Timur'un Atatürk'e Hediyesi
Timur Lenk, Anadolu'nun tarihinde kendinden en çok Yıldırım Bayezid'i savaş rehinesi olarak almasından dolayı bilinir. Tüm Dünya'yı askeri zekasıyla ve dahi fikirleri ile kendine hayran bırakan Timur, Atatürk'e hediye göndermiştir. İnanması zor ama gerçek. Gelin beraber bakalım nasıl olmuş.
Timur, 1402 yılında Osmanlıya doğru yürümüştür. Anadolu hayranlığı tüm dünya da esip kükrerken, sonunda iki Türküde birbirine düşürür. Ve Osmanlıya doğru gelen Timur ile Osmanlı Devlet’inin dönem padişahı Yıldırım Bayezid ile Ankara’nın Çubuk ovasında karşı karşıya kalırlar. Bu savaşın sonucu Osmanlıyı hezimete uğratır. Osmanlı Tarihinin kara lekesi olarak bilinen bu olayda Yıldırım Bayezid, Timur’un eline düşmüş ve böylelikle Osmanlı Devleti 11 yıllık Fetret sürecine girmiştir. Yani bu süreç, Padişahsız geçirilmiş, fes edilmiş dönem anlamını taşır. Bu süreçte tahta ne bir şehzade geçebilmiştir ne de isyan edilip devlet yıkılabilmiştir. Osmanlı Devletinin ortada kaldığı kötü bir dönem olmuştur.
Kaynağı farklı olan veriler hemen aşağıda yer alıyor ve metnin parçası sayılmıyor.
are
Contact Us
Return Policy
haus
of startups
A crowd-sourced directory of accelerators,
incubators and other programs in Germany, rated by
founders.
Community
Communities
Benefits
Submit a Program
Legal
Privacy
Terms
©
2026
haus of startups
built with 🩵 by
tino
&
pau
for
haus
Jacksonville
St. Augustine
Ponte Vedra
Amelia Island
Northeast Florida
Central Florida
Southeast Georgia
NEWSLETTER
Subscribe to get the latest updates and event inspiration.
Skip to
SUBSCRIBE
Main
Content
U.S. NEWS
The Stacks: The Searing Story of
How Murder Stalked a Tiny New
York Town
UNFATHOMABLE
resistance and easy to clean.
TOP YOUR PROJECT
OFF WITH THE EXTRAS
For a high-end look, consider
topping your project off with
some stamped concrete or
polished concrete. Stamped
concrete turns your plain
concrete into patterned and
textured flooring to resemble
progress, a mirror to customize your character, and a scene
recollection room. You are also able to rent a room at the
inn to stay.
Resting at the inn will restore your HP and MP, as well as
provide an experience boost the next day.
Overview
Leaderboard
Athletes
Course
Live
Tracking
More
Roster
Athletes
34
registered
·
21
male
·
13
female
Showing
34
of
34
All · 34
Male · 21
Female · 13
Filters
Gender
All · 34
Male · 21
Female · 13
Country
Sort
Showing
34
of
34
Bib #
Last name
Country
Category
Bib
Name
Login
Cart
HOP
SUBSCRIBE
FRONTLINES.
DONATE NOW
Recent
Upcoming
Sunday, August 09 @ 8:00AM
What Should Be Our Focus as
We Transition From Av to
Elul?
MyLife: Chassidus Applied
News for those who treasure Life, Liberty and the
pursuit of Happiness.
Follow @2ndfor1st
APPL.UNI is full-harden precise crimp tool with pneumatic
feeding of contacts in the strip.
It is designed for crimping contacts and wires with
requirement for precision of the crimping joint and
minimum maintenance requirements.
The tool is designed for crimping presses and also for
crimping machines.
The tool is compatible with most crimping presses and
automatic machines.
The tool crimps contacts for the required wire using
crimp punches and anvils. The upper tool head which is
Bu dönemi bitiren ise 1389 tarihi ile Tahta Çıkan 1’inci Murad’dır. 1’inci Murad tahta geçer geçmez tüm düşmanlarla cenk etmeye başlar. İlk olarak Yıldırımın boşluğundan yararlanıp Anadolu’da daha fazla toprağa sahip olamaya çalışan Türk beyliklerinin isyanlarını bastırmaklar başlar. 1391 yılına geldiğimizde ise Anadolu’da ki gücünü tekrar kazanan Osmanlı tekrardan Konstantine’yi kuşatır. Bu kuşatmada başarısız kalan Murad geri çekilir. Takvim yaprakları 1396 yılını gösterdiğinde ise Niğbolu Muharebesi ile şövalyelerden oluşan haçlı ordusunu yenilgiye uğratıp püskürtmüştür.
İZMİR’İN FETHİ
Ankara savaşından sonra Yıldırım’ı yanına alan Timur İzmir’e yürür. İzmir’e giden Timur sadece 7 saatlik kuşatmanın ardından fethetmiştir. 7 yılda Osmanlı’nın feth edemediği İzmir’i 7 saatte feth ederek, Yıldırım Bayezid’e ‘’bak bu iş böyle yapılır.’’ demiştir. Bunun üzerine 1422 yılına kadar Timur’un elinde olan İzmir, 2’inci Muradın Kuşatmasıyla Osmanlıya katılır. Bu durum üzerine Timur vasiyet bırakır. ‘’İzmir’i bir daha hangi Türk komutan feth ederse ona bu üç kılıcımı verin’’ der.
Tarih, Kurtuluş savaşı zamanına geldiğinde ise; Türkiye topraklarını işgalci güçlerden temizlemeye çalışırken, Timur’un torunları da doğuda Buhara Cumhuriyetini kurmaya çalışıyorlardır. Buhara Cumhuriyetini kuran torunlar, Anadolu’nun bir Türk’ün elinde olmasını savunduğu için, manevi destek olması için ve dedelerinin vasiyeti üzerine dedelerinin üç kılıcını Mustafa Kemal Atatürk’e gönderir. Bu şerefli hediyeyi her zaman taşıyacağını bildirir.
Sonrasında İzmir’de yunan denize dökülür. Bu zaferleri tek başına kazanmadığını bilen Atatürk İsmet İnönü’ye bir tanesini verir ve İzmir’e ilk giren ve düşman askerlerini denize döken subay Şerafettin Bey’e verilir. Bu 3 adam, askeri hayatları ve tüm yaşamları boyunca bu hediyeyi atalarının hediyesi olarak benimsemiş ve saygı göstermişlerdir.